(Excerpts from a dataset)
........
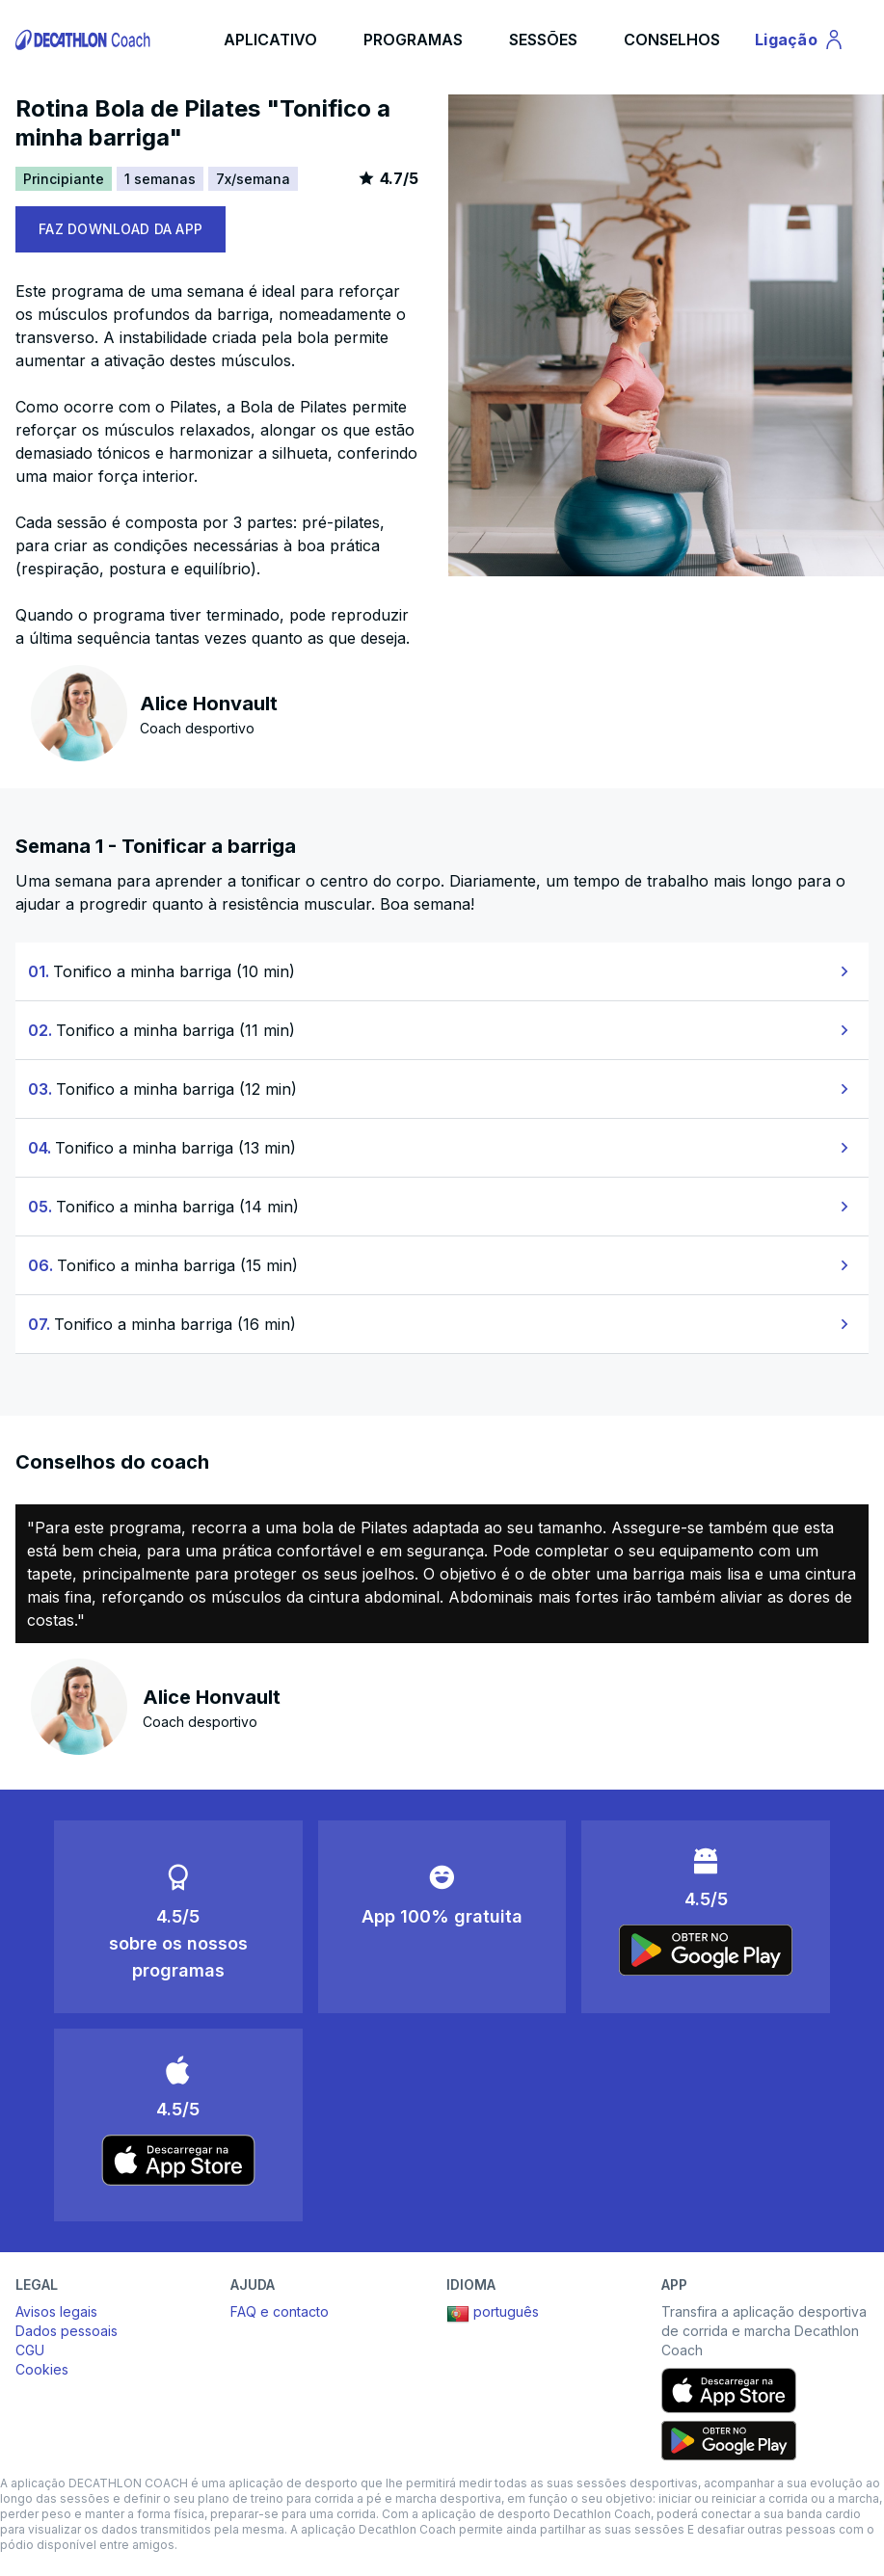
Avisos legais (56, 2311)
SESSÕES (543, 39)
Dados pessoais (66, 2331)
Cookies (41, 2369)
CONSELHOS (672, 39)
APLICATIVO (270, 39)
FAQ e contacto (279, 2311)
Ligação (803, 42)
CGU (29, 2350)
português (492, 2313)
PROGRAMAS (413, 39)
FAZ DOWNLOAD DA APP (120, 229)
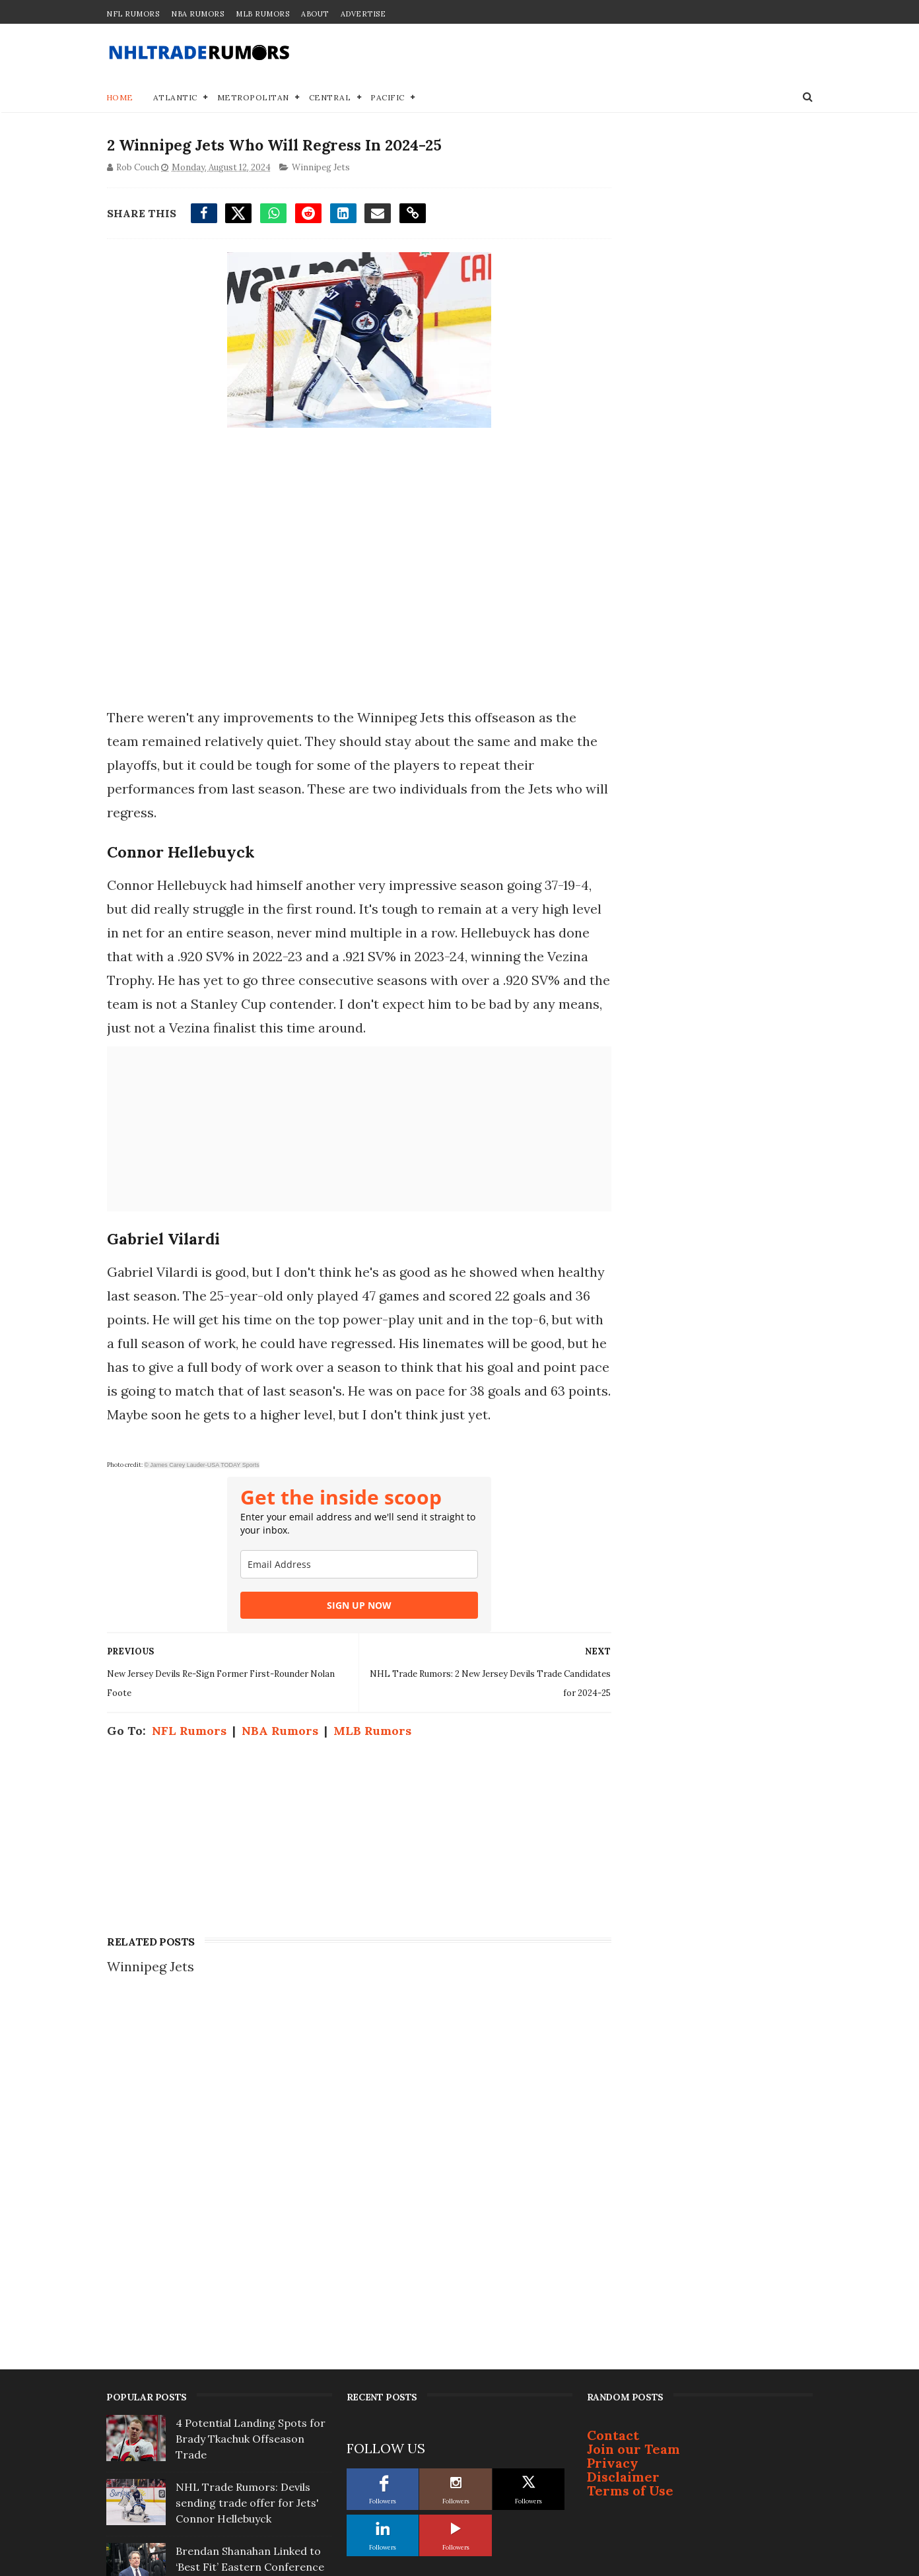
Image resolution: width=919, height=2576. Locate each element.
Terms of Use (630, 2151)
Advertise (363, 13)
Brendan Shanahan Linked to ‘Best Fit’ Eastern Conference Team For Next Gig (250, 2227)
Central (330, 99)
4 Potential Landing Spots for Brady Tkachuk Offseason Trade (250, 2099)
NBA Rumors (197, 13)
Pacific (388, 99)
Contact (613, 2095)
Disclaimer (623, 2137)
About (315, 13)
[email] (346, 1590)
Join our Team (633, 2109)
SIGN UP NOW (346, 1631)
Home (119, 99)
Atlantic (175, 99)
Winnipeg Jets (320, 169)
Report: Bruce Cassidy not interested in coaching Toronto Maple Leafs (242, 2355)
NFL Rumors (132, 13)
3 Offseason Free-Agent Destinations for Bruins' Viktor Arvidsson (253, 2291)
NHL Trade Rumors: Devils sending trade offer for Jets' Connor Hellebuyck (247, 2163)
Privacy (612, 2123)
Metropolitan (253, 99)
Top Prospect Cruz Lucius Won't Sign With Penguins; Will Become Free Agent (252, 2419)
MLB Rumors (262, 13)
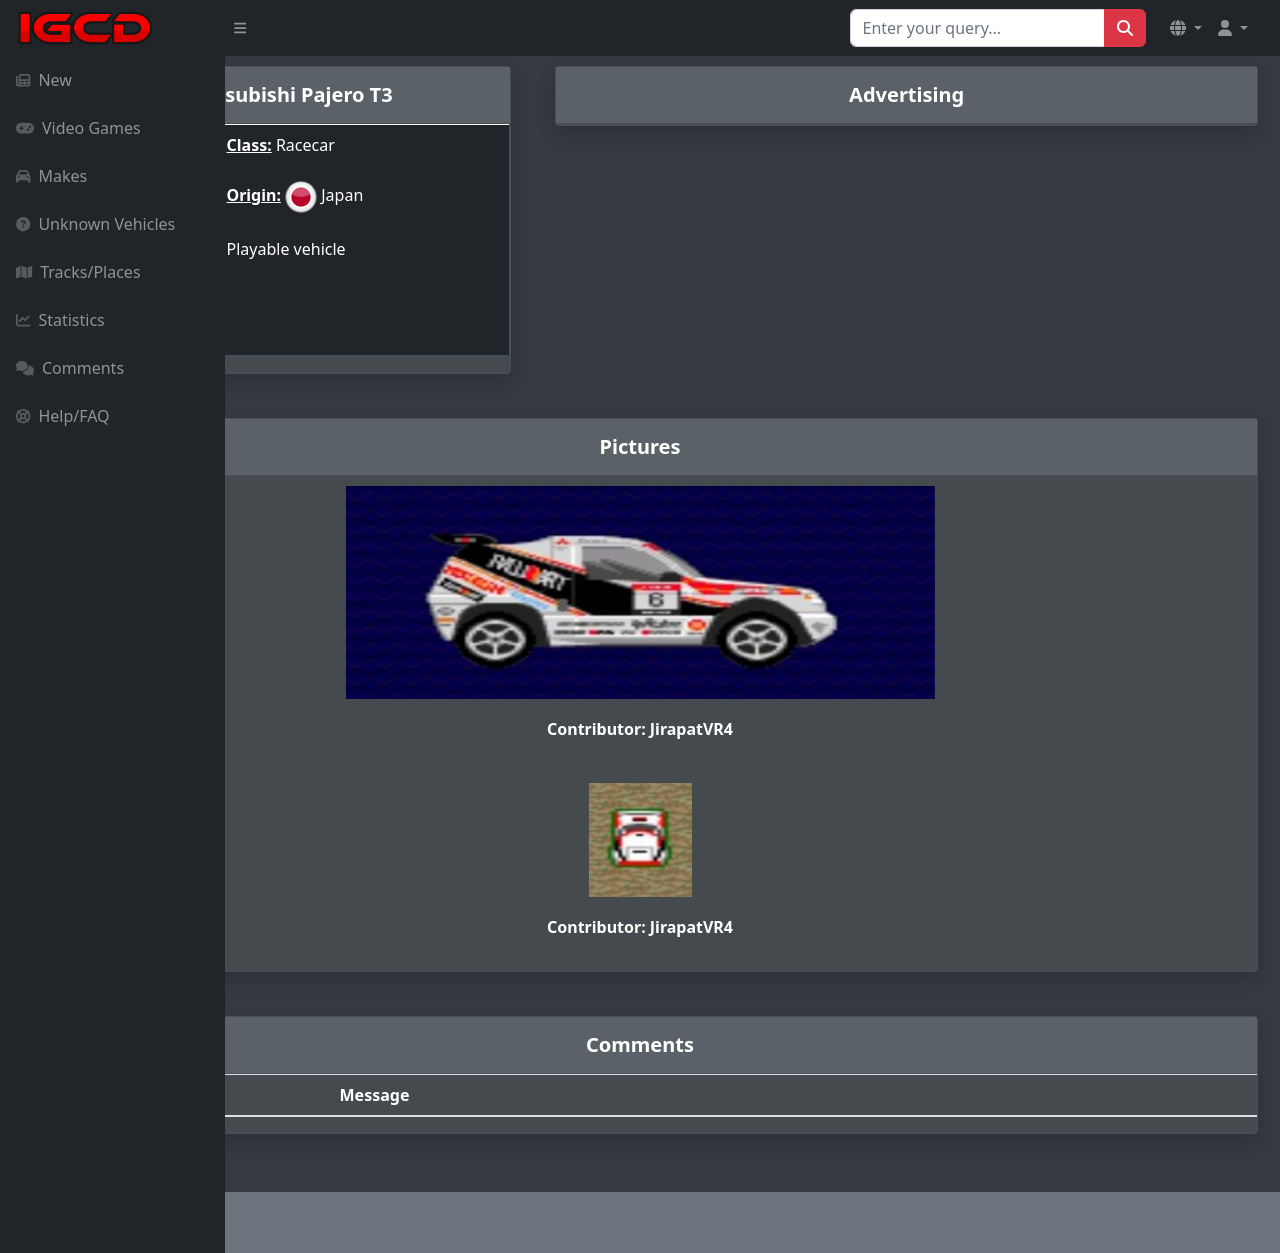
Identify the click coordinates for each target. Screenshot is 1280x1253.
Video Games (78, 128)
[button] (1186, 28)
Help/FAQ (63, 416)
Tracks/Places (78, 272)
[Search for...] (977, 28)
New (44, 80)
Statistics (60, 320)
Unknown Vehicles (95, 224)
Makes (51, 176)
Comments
........
What is expected:
Proceeding from the line containing "Home (119, 99)" through the line containing "Metropolitan (253, 99)", transcribe the lines above exactly, both end lines included.

Output for this exercise:
Home (119, 99)
Atlantic (175, 99)
Winnipeg Jets (320, 169)
Report: Bruce Cassidy not interested in coaching Toronto Maple Leafs (242, 2355)
NFL Rumors (132, 13)
3 Offseason Free-Agent Destinations for Bruins' Viktor Arvidsson (253, 2291)
NHL Trade Rumors: Devils sending trade offer for Jets' Connor Hellebuyck (247, 2163)
Privacy (612, 2123)
Metropolitan (253, 99)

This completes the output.